## Raw data

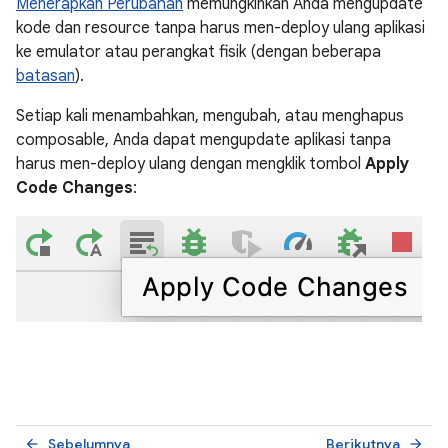
Menerapkan Perubahan
memungkinkan Anda mengupdate
kode dan resource tanpa harus men-deploy ulang aplikasi
ke emulator atau perangkat fisik (dengan beberapa
batasan
).
Setiap kali menambahkan, mengubah, atau menghapus
composable, Anda dapat mengupdate aplikasi tanpa
harus men-deploy ulang dengan mengklik tombol
Apply
Code Changes
:
Sebelumnya
Berikutnya
arrow_back
arrow_forward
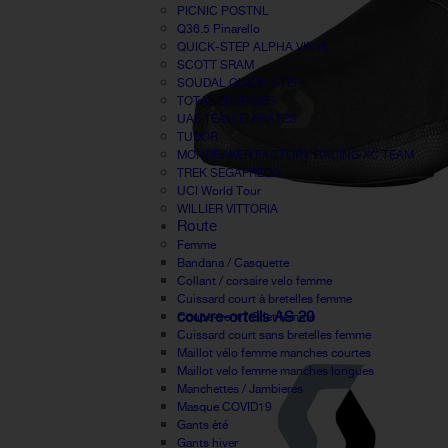
PICNIC POSTNL
Q36.5 Pinarello
QUICK-STEP ALPHA VINYL
SCOTT SRAM
SOUDAL QUICK-STEP
TOTAL ÉNERGIES
UAE TEAM EMIRATES
TUDOR
MONDRAKER FACTORY RACING XC TEAM
TREK SEGAFREDO
UCI World Tour
WILLIER VITTORIA
Route
Femme
Bandana / Casquette
Collant / corsaire velo femme
Cuissard court à bretelles femme
couvre-orteils AS 20
Coupe-vent / Gilet femme
Cuissard court sans bretelles femme
Maillot vélo femme manches courtes
Maillot velo femme manches longues
Manchettes / Jambieres
Masque COVID19
Gants été
Gants hiver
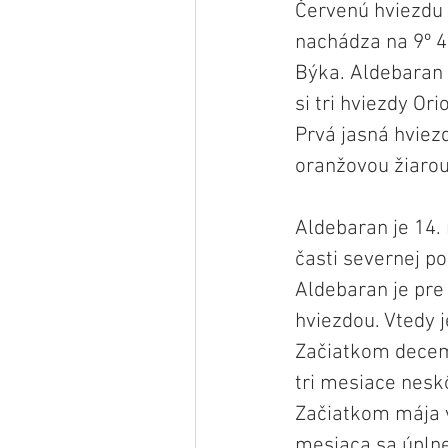
Červenú hviezdu 
nachádza na 9º 4
Býka. Aldebaran 
si tri hviezdy O
Prvá jasná hviez
oranžovou žiarou
Aldebaran je 14. n
časti severnej po
Aldebaran je pre
hviezdou. Vtedy j
Začiatkom decemb
tri mesiace nesk
Začiatkom mája v
mesiaca sa úplne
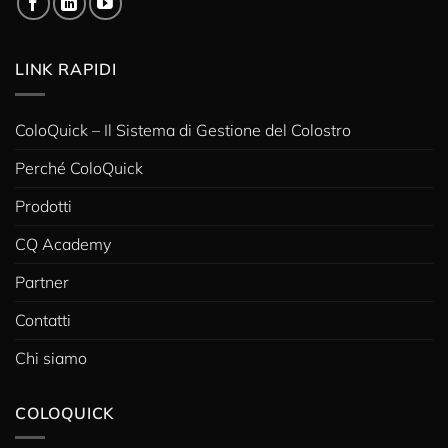
LINK RAPIDI
ColoQuick – Il Sistema di Gestione del Colostro
Perché ColoQuick
Prodotti
CQ Academy
Partner
Contatti
Chi siamo
COLOQUICK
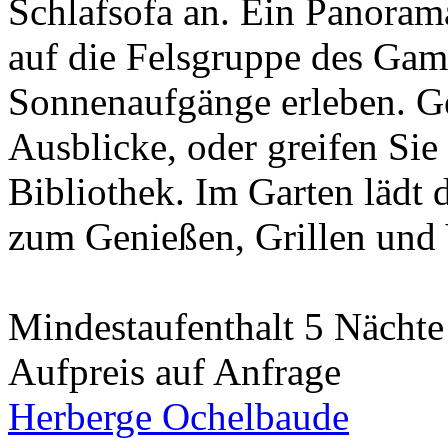
Schlafsofa an. Ein Panorama
auf die Felsgruppe des Gamr
Sonnenaufgänge erleben. Ge
Ausblicke, oder greifen Sie
Bibliothek. Im Garten lädt 
zum Genießen, Grillen und 
Mindestaufenthalt 5 Nächte 
Aufpreis auf Anfrage
Herberge Ochelbaude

## What needs to be done
From the material above, reproduce only what runs from the line holding "QUICK-STEP ALPHA VINYL" down to the line holding "si tri hviezdy O", both included, pictures excluded.

## Exercise output
QUICK-STEP ALPHA VINYL
SCOTT SRAM
SOUDAL QUICK-STEP
TOTAL ÉNERGIES
UAE TEAM EMIRATES
TUDOR
MONDRAKER FACTORY RACING XC TEAM
TREK SEGAFREDO
UCI World Tour
WILLIER VITTORIA
Route
Femme
Bandana / Casquette
Collant / corsaire velo femme
Cuissard court à bretelles femme
couvre-orteils AS 20
Coupe-vent / Gilet femme
Cuissard court sans bretelles femme
Maillot vélo femme manches courtes
Maillot velo femme manches longues
Manchettes / Jambieres
Masque COVID19
Gants été
Gants hiver
Červenú hviezdu 
nachádza na 9º 4
Býka. Aldebaran 
si tri hviezdy O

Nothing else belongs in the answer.